Friday, April 9, 2010

Creating custom properties in visual web part 2010



Visual webpart is one of best feature provided in Sharepoint 2010.This is the capability to create Webparts using a visual interface in Sharepoint 2010 so it’s called as Visual WebParts. it’s become very easy and fast to create webpart as well as deploy webpart to sharepoint server. Bringing visual webpart in visual studio 2010 microsoft had made it less effotable task. But there are some complicated things still developers need to know and one of that is creating custom properties. Few days back I worked on it for one the customer requirement. I think this could be very useful blog for those who are working on custom web part development using visual studio 2010.
When create new visual web part VS creates following files structure for a new visual web part

















It y creates the web part class and calls the user control by using page.LoadControl method. When we deploy the web part it copies the user control to the Control template folder under 14 hives and defies the same path in web part class.
The main thing we discus here is custom properties.
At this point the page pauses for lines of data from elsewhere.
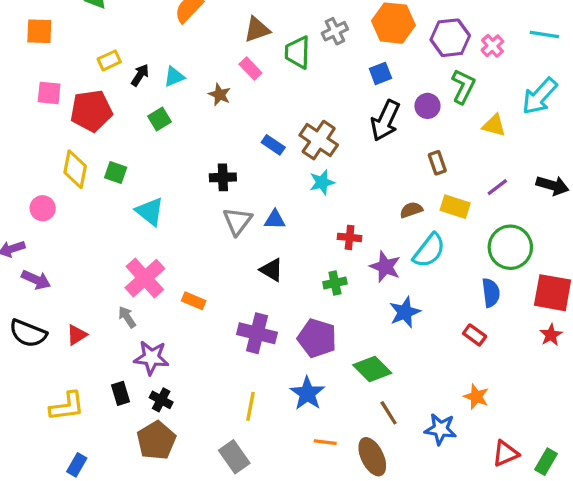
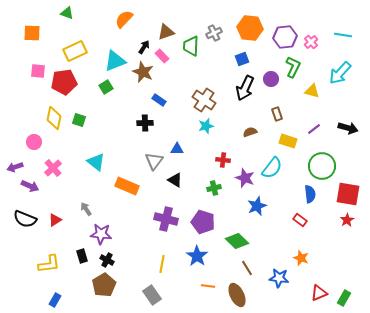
yellow rectangle: (109, 60) -> (75, 51), size x1.6
black arrow: (140, 75) -> (144, 47), moved
cyan triangle: (174, 77) -> (115, 61), size x1.6
brown star: (220, 95) -> (143, 72), size x1.5
blue rectangle: (273, 145) -> (159, 100), moved
brown semicircle: (411, 210) -> (250, 132), moved
cyan triangle: (150, 211) -> (96, 162), moved
gray triangle: (237, 221) -> (154, 161), moved
pink cross: (145, 278) -> (53, 168), moved, size x0.7
orange rectangle: (194, 301) -> (127, 186), moved, size x1.6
The custom properties are written like this in user control class.
//properties for Title
[System.Web.UI.WebControls.WebParts.WebBrowsable(true),
System.Web.UI.WebControls.WebParts.WebDisplayName("WebPart Title"),
System.Web.UI.WebControls.WebParts.WebDescription(""),
System.Web.UI.WebControls.WebParts.Personalizable(
System.Web.UI.WebControls.WebParts.PersonalizationScope.Shared),
System.ComponentModel.Category("Settings"),
System.ComponentModel.DefaultValue("")
]

public string WebpartTitle
{
get
{
return title;
}
set
{
title = value;
}
}
//propertiesfor Group Name
[System.Web.UI.WebControls.WebParts.WebBrowsable(true),
System.Web.UI.WebControls.WebParts.WebDisplayName("Group Name"),
System.Web.UI.WebControls.WebParts.WebDescription(""),
System.Web.UI.WebControls.WebParts.Personalizable(
System.Web.UI.WebControls.WebParts.PersonalizationScope.Shared),
System.ComponentModel.Category("Settings"),
System.ComponentModel.DefaultValue("")
]
public string GroupName
{
get
{
return groupName;
}
set
{
groupName = value;
}
}

The same above mentioned code we need to write in web part class. In create child controls class we need to access the properties like this way
// Visual Studio might automatically update this path when you change the Visual Web Part project item.
private const string _ascxPath = @"~/_CONTROLTEMPLATES/SiteUsersWP/VisualWebPart1/VisualWebPart1UserControl.ascx";
protected override void CreateChildControls()
{
usercontrol = (VisualWebPart1UserControl)this.Page.LoadControl(_ascxPath);
usercontrol.WebpartTitle = this.WebpartTitle;
usercontrol.GroupName = this.GroupName;
Controls.Add(usercontrol);
base.CreateChildControls();

}

The custom properties we write goes under settings section when we edit web part in user interface.